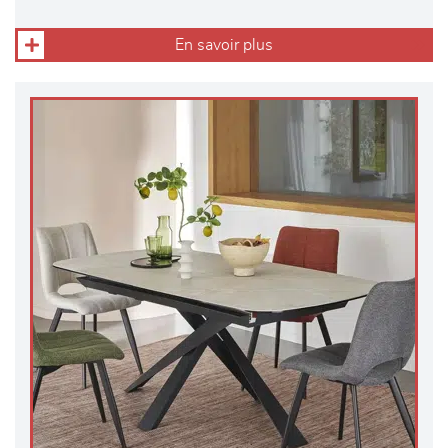
En savoir plus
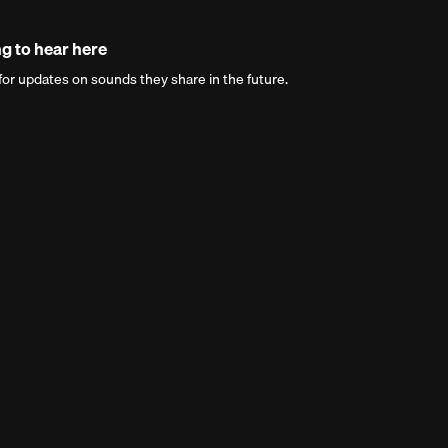
g to hear here
r updates on sounds they share in the future.
Next 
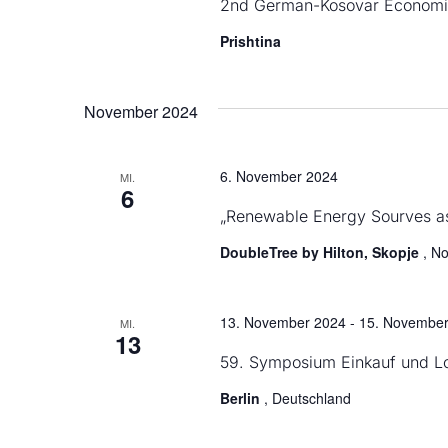
2nd German-Kosovar Economi
Prishtina
November 2024
6. November 2024
MI.
6
„Renewable Energy Sourves as
DoubleTree by Hilton, Skopje
, N
13. November 2024
-
15. November
MI.
13
59. Symposium Einkauf und Lo
Berlin
, Deutschland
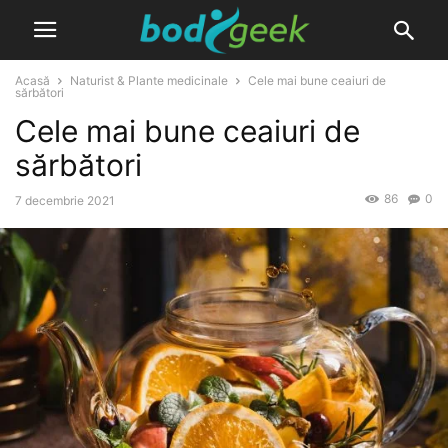
Acasă
Naturist & Plante medicinale
Cele mai bune ceaiuri de
sărbători
Cele mai bune ceaiuri de
sărbători
86
0
7 decembrie 2021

Task objective: Take the listing above and print it exactly, apart from the pictures.

Answer to this task:
En savoir plus
g to hear here
r updates on sounds they share in the future.
Next 
2nd German-Kosovar Economi
Prishtina
November 2024
6. November 2024
MI.
6
„Renewable Energy Sourves as
DoubleTree by Hilton, Skopje
, N
13. November 2024
-
15. November
MI.
13
59. Symposium Einkauf und Lo
Berlin
, Deutschland
Acasă
Naturist & Plante medicinale
Cele mai bune ceaiuri de
sărbători
Cele mai bune ceaiuri de
sărbători
86
0
7 decembrie 2021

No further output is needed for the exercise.